Seit tausenden von Jahren beschäftigt es uns Menschen, was in unserem Gehirn vorgeht. Immer neue Aspekte haben Forscher seitdem entdeckt: Zu Anatomie, Krankheiten, Drogen, unserer Liebe zum Geld – und auch den großen Fragen der Menschheit.

Scientific support: Hubert R. Dinse

Published: 29.09.2015

Difficulty: intermediate

Das Wichtigste in Kürze
  • Schon den antiken Philosophen gab das Gehirn Rätsel auf. Manche ihrer Erkenntnisse sind noch heute gültig, aber der Weg dahin ging über Tier- und sogar Menschenversuche und war bisweilen sehr blutig. Andere Fragen sind bis heute offen.
  • Die Anatomie des Gehirns ist inzwischen gut beschrieben. Mikroskopie und Färbemethoden machten auch feinere Unterteilungen möglich. 
  • Auch die Gehirn-Physiologie haben Forscher in den Grundzügen verstanden. Information wird innerhalb der Nervenzellen elektrisch weitergeleitet; an den Kontaktstellen zwischen zwei Zellen kommen chemische Botenstoffe ins Spiel.
  • Drogen greifen meist an diesen Kontaktstellen, den Synapsen, an. 
  • Das Auslesen der durchschnittlichen elektrischen Aktivität großer Hirnbereiche nutzen heutige Gehirn-Computer-Schnittstellen.
  • Der aktuelle Kenntnisstand der Hirnforschung bietet Antwortansätze auf manche Fragen, die früher eher der Philosophie zugerechnet wurden.
  • Neuroskeptiker weisen aber immer wieder auf die Grenzen der neurowissenschaftlichen Erkenntnisfähigkeit hin. Die Forschung geht weiter.

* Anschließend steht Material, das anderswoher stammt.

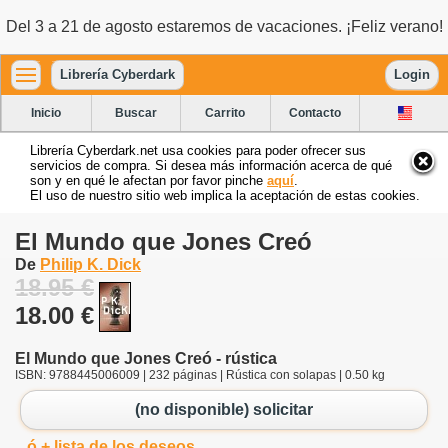
Del 3 a 21 de agosto estaremos de vacaciones. ¡Feliz verano!
Librería Cyberdark
Login
Inicio
Buscar
Carrito
Contacto
Librería Cyberdark.net usa cookies para poder ofrecer sus
servicios de compra. Si desea más información acerca de qué
son y en qué le afectan por favor pinche
aquí
.
El uso de nuestro sitio web implica la aceptación de estas cookies.
El Mundo que Jones Creó
De
Philip K. Dick
18.95 €
18.00 €
El Mundo que Jones Creó - rústica
ISBN: 9788445006009 | 232 páginas | Rústica con solapas | 0.50 kg
(no disponible) solicitar
ó + lista de los deseos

Gut 3500 Jahre alt ist die bröckelige Schriftrolle, die sechsmal die altägyptischen Hieroglyphen für „Gehirn“ enthält. Der Papyrus Edwin Smith – benannt nach seinem Entdecker, einem Antikenhändler – ist die älteste erhaltene schriftliche Erwähnung dieses Organs. Wie es funktioniert, das haben spätestens die Philosophen der Antike angefangen zu untersuchen.

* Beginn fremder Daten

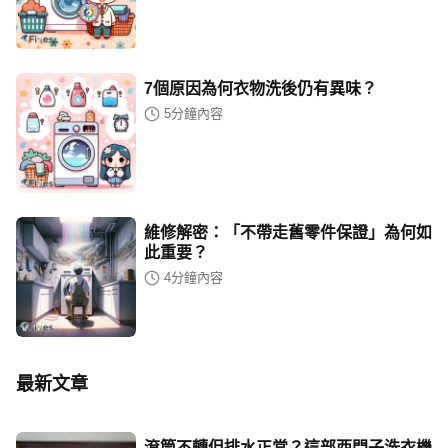
7個原因為何衣物洗後仍有異味？
5
分鐘內容
維修解密：「不帶走舊零件保證」為何如
此重要？
4
分鐘內容
最新文章
滾筒不轉但排水正常？這部西門子洗衣機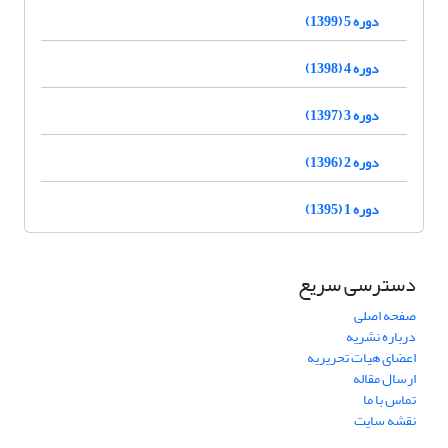
دوره 5 (1399)
دوره 4 (1398)
دوره 3 (1397)
دوره 2 (1396)
دوره 1 (1395)
دسترسی سریع
صفحه اصلی
درباره نشریه
اعضای هیات تحریریه
ارسال مقاله
تماس با ما
نقشه سایت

All diese Furchen: Ganz klar, das Gehirn muss ein ausgeklügeltes Kühlsystem sein für den Sitz unserer Seele im Herzen. So dachte noch Aristoteles (Interner Link: Artistoteles – Das Gehirn als Kühlsystem). Doch auch zu seiner Zeit gab es schon Anatomen, die unterscheiden konnten, welche Nerven Sinneseindrücke transportieren und welche die Muskeln steuern. Der Weg zu dieser Erkenntnis war eine blutige Angelegenheit: Herophil und Erasistratos gewannen ihre Einsichten vermutlich an lebenden Menschen Herophil und Erasistratos — Entdecker der Nerven. Und Galen zerschnitt im zweiten Jahrhundert nach Christus Tiergehirne scheibchenweise von hinten, bis deren Besitzer starben. Krude und mit heutigen Tierschutzrichtlinien unvereinbar – aber ein Anhaltspunkt dafür, wo die lebenswichtigen Teile des Denkorgans sitzen. Und noch lange danach beruhten viele Erkenntnisse über die Funktion einzelner Gehirnabschnitte auf Untersuchungen dessen, was passiert, wenn sie ausfallen.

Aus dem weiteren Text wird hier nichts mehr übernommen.